---- INFORMATION GIVEN
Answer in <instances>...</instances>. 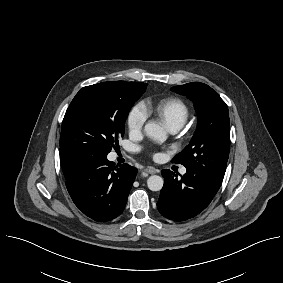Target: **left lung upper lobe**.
Here are the masks:
<instances>
[{
  "label": "left lung upper lobe",
  "mask_w": 283,
  "mask_h": 283,
  "mask_svg": "<svg viewBox=\"0 0 283 283\" xmlns=\"http://www.w3.org/2000/svg\"><path fill=\"white\" fill-rule=\"evenodd\" d=\"M172 91L194 102L198 126L188 146L173 162L221 185L230 149V121L226 103L211 87L199 82L174 86Z\"/></svg>",
  "instance_id": "obj_1"
}]
</instances>
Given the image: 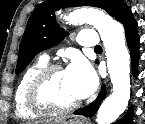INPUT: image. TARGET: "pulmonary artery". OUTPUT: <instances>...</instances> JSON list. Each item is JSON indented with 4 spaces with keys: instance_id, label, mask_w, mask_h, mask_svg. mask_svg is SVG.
I'll return each mask as SVG.
<instances>
[{
    "instance_id": "pulmonary-artery-1",
    "label": "pulmonary artery",
    "mask_w": 145,
    "mask_h": 124,
    "mask_svg": "<svg viewBox=\"0 0 145 124\" xmlns=\"http://www.w3.org/2000/svg\"><path fill=\"white\" fill-rule=\"evenodd\" d=\"M78 42L83 47H93L99 45V38L94 29H84L78 35ZM42 58L48 60L50 56L47 53L42 55Z\"/></svg>"
}]
</instances>
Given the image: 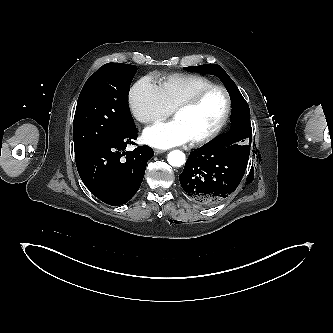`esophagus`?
<instances>
[{
	"label": "esophagus",
	"instance_id": "esophagus-1",
	"mask_svg": "<svg viewBox=\"0 0 333 333\" xmlns=\"http://www.w3.org/2000/svg\"><path fill=\"white\" fill-rule=\"evenodd\" d=\"M161 153H164V151H163V150H160V149H155V150H154V154H155V155H158V154H161Z\"/></svg>",
	"mask_w": 333,
	"mask_h": 333
}]
</instances>
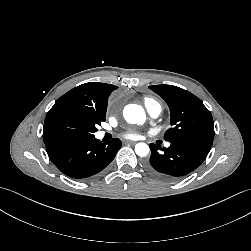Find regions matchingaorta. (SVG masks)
<instances>
[{
	"mask_svg": "<svg viewBox=\"0 0 251 251\" xmlns=\"http://www.w3.org/2000/svg\"><path fill=\"white\" fill-rule=\"evenodd\" d=\"M123 116L128 123L143 124L146 120V115L143 108L137 104H129L124 108ZM149 146L146 143H137L135 152L140 157H145L149 153Z\"/></svg>",
	"mask_w": 251,
	"mask_h": 251,
	"instance_id": "762f6f07",
	"label": "aorta"
}]
</instances>
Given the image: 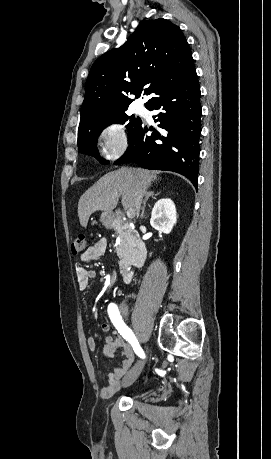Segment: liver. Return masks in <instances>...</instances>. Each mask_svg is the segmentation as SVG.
Listing matches in <instances>:
<instances>
[{"mask_svg": "<svg viewBox=\"0 0 271 459\" xmlns=\"http://www.w3.org/2000/svg\"><path fill=\"white\" fill-rule=\"evenodd\" d=\"M155 180L156 174L141 168H120L116 172H108L81 196L78 202L81 226L87 228L91 214L97 210L112 212L118 204L119 196H122L124 210H134L136 192H141L144 196L151 182Z\"/></svg>", "mask_w": 271, "mask_h": 459, "instance_id": "1", "label": "liver"}]
</instances>
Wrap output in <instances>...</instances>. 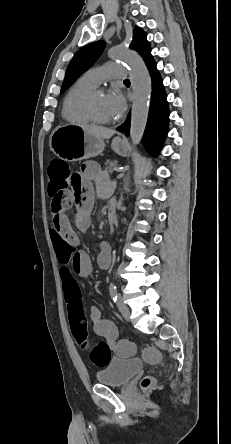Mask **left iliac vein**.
I'll list each match as a JSON object with an SVG mask.
<instances>
[{
	"label": "left iliac vein",
	"mask_w": 231,
	"mask_h": 444,
	"mask_svg": "<svg viewBox=\"0 0 231 444\" xmlns=\"http://www.w3.org/2000/svg\"><path fill=\"white\" fill-rule=\"evenodd\" d=\"M116 305H117L118 310H119L120 313L122 314V316H123L126 320H129V317H130V309H129L128 306L122 301V298L120 297V295H118Z\"/></svg>",
	"instance_id": "4c4485c4"
}]
</instances>
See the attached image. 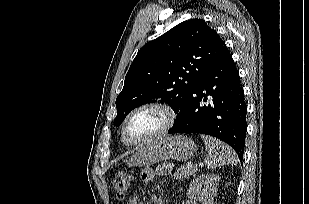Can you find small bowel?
Masks as SVG:
<instances>
[{"instance_id":"small-bowel-1","label":"small bowel","mask_w":309,"mask_h":204,"mask_svg":"<svg viewBox=\"0 0 309 204\" xmlns=\"http://www.w3.org/2000/svg\"><path fill=\"white\" fill-rule=\"evenodd\" d=\"M170 171V165L169 164H164L162 165L158 170H153L150 168H147L145 170L142 171L141 173V180L143 182H150L154 175L156 173H160V174H165L168 173ZM130 204H137V198H133L130 202Z\"/></svg>"}]
</instances>
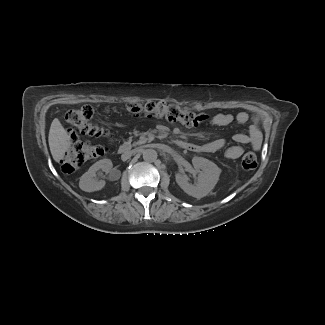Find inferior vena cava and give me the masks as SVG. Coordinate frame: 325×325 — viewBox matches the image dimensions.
Returning a JSON list of instances; mask_svg holds the SVG:
<instances>
[{
	"mask_svg": "<svg viewBox=\"0 0 325 325\" xmlns=\"http://www.w3.org/2000/svg\"><path fill=\"white\" fill-rule=\"evenodd\" d=\"M131 155H132L131 152H126V153L122 154L121 159L123 161H125V160L129 159L131 157Z\"/></svg>",
	"mask_w": 325,
	"mask_h": 325,
	"instance_id": "inferior-vena-cava-1",
	"label": "inferior vena cava"
}]
</instances>
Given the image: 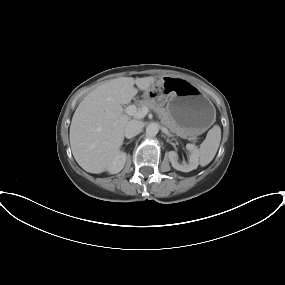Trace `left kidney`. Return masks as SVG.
<instances>
[{
	"label": "left kidney",
	"mask_w": 285,
	"mask_h": 285,
	"mask_svg": "<svg viewBox=\"0 0 285 285\" xmlns=\"http://www.w3.org/2000/svg\"><path fill=\"white\" fill-rule=\"evenodd\" d=\"M186 149L190 153V159L188 164H179L178 155L175 151H170L168 153L169 160L173 166L178 171L190 172L196 169L199 165V150L194 144H187Z\"/></svg>",
	"instance_id": "obj_1"
}]
</instances>
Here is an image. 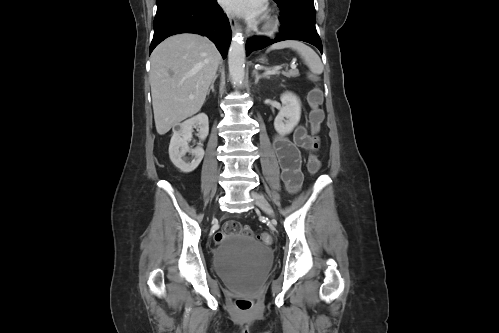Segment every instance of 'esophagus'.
<instances>
[{
  "mask_svg": "<svg viewBox=\"0 0 499 333\" xmlns=\"http://www.w3.org/2000/svg\"><path fill=\"white\" fill-rule=\"evenodd\" d=\"M229 22H230L233 33H236L239 30V24H238L237 20L235 19V17L230 16Z\"/></svg>",
  "mask_w": 499,
  "mask_h": 333,
  "instance_id": "obj_1",
  "label": "esophagus"
}]
</instances>
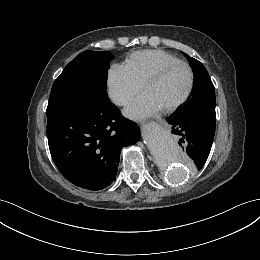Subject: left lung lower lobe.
Returning a JSON list of instances; mask_svg holds the SVG:
<instances>
[{
	"mask_svg": "<svg viewBox=\"0 0 260 260\" xmlns=\"http://www.w3.org/2000/svg\"><path fill=\"white\" fill-rule=\"evenodd\" d=\"M215 117V112L193 110L178 112L167 119L189 164L197 170H201L209 156L215 134Z\"/></svg>",
	"mask_w": 260,
	"mask_h": 260,
	"instance_id": "obj_1",
	"label": "left lung lower lobe"
}]
</instances>
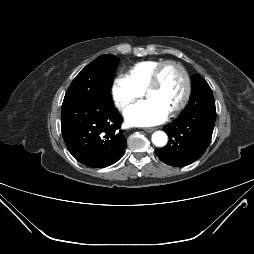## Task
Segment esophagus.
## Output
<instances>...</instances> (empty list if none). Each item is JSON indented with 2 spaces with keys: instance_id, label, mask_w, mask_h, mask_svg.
I'll return each mask as SVG.
<instances>
[{
  "instance_id": "esophagus-1",
  "label": "esophagus",
  "mask_w": 254,
  "mask_h": 254,
  "mask_svg": "<svg viewBox=\"0 0 254 254\" xmlns=\"http://www.w3.org/2000/svg\"><path fill=\"white\" fill-rule=\"evenodd\" d=\"M155 130V128H145L144 131L151 133Z\"/></svg>"
}]
</instances>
--------
» WHAT YOU SHOULD DO:
Your task is to retype, exactly and only, the lines from the one with "Segment esophagus." through the final line above.

» ANSWER TO THIS EXERCISE:
Segment esophagus.
## Output
<instances>...</instances> (empty list if none). Each item is JSON indented with 2 spaces with keys: instance_id, label, mask_w, mask_h, mask_svg.
I'll return each mask as SVG.
<instances>
[{
  "instance_id": "esophagus-1",
  "label": "esophagus",
  "mask_w": 254,
  "mask_h": 254,
  "mask_svg": "<svg viewBox=\"0 0 254 254\" xmlns=\"http://www.w3.org/2000/svg\"><path fill=\"white\" fill-rule=\"evenodd\" d=\"M155 130V128H145L144 131L151 133Z\"/></svg>"
}]
</instances>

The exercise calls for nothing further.